One of the big problems one runs into in practice is that the expressiveness of destructuring - while elegant - typically renders inefficient code from the clojure compiler. The default is more generic, polymorphic code. If we know the types and are willing to hint to optimize for performance, we’d like to have clojure just efficiently unpack our structures.

This is particularly important for code that lives on a hot loop, where (idiomatic) forms can lead to a “death by a thousand cuts” situation.

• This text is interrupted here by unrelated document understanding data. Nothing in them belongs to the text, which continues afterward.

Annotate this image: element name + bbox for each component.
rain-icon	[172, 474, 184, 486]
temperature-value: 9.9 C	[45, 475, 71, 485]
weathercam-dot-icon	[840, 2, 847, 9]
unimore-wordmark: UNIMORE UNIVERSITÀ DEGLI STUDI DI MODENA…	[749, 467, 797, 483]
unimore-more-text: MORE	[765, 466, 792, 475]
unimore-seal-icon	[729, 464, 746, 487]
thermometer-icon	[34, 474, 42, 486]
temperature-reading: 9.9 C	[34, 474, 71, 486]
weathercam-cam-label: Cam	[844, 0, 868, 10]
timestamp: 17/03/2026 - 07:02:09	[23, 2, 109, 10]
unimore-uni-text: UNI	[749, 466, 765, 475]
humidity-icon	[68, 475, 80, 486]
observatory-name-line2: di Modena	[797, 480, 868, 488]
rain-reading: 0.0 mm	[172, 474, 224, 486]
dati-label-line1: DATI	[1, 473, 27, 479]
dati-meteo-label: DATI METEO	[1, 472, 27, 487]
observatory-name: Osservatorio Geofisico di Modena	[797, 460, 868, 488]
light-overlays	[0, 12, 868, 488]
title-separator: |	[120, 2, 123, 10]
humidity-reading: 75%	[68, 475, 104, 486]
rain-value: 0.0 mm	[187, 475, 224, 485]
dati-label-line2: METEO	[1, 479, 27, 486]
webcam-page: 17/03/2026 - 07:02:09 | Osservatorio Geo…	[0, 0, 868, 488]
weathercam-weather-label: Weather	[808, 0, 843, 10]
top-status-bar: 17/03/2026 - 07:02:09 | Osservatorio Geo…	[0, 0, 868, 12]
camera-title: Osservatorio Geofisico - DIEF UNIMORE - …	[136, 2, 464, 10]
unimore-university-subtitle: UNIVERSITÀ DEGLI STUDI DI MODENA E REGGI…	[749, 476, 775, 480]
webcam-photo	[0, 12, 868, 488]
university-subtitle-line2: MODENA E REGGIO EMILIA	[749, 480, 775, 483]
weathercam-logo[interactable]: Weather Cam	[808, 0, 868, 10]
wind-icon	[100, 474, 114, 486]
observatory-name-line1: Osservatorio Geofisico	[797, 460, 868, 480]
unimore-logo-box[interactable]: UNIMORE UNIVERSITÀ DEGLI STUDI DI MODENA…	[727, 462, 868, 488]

Add the current version from clojars to your project.clj or deps.edn.

(ns blah 
  (:require [structural.core :as s])
  (:import [clojure.lang Indexed Counted IPersistentMap]))

(defprotocol IBlah 
 (blah [this]))

(defrecord point [^long x ^long y]
   (blah [_] (+ x y)))

(s/with-slots [[^IPersistentMap m ^Indexed v ^point p]  [{:a 2 :b 3} [4 5 6] (->point 1 2)]
               {:fields [count] :keys [a b]}       m
               [c d e]                             v
               {:fields [x y blah]}                p]
  (+ a b c d e blah count))


Functions like:

(defn add [[x y]]
  (+ x y))

will incur a cost in destructuring, as the code will expand to something like…

(defn add [xy]
  (let [x (nth xy 0)
        y (nth xy 1)]
    (+ x y))

where clojure.core/nth is polymorphic and has to run through several tests to determine what the input is and how to coerce it to an appropriate operation for indexed lookup.

A faster route would be something like..

(defn add [^clojure.lang.Indexed xy]
  (let [x (.nth xy 0)
        y (.nth xy 1)]
    (+ x y))

wherein we know the type of the input will always be something supporting Indexed, thus supporting the .nth method, thus something we can to the compiler to emit a direct method invocation.

For smallish function optimizations, this isn’t too bad, but it can get hairy for nested destructuring. Ideally, we’d like to preserve the destructuring forms, and broaden the compiler’s knowledge on how to emit efficient code in the face of type information (to included nested types):

For an initial cut, we define the with-slots macro to establish bindings that respect type hints but act like let bindings for destructuring purposes.


Allows for efficient, type-based destructuring similar to the idiomatic destructuring forms of Clojure, with some limitations. Bindings are presented as the typical vector, with an even number of entries, where the preceding odd binding establishes binds for the even successor. Unlike typical forms, bindings leverage type-hinting information - both on the left hand side and the right hand side - to establish efficient operations beyond the generic destructuring forms established with maps and vectors, e.g. get and nth.

Callers may use {:fields [a b ^clojure.lang.Counted c] }, along with a type-hinted rhs, to denote establishing bindings for a, b, c, by invoking like-named direct, type-hinted field applications on the rhs, ala (.a ^some-type rhs).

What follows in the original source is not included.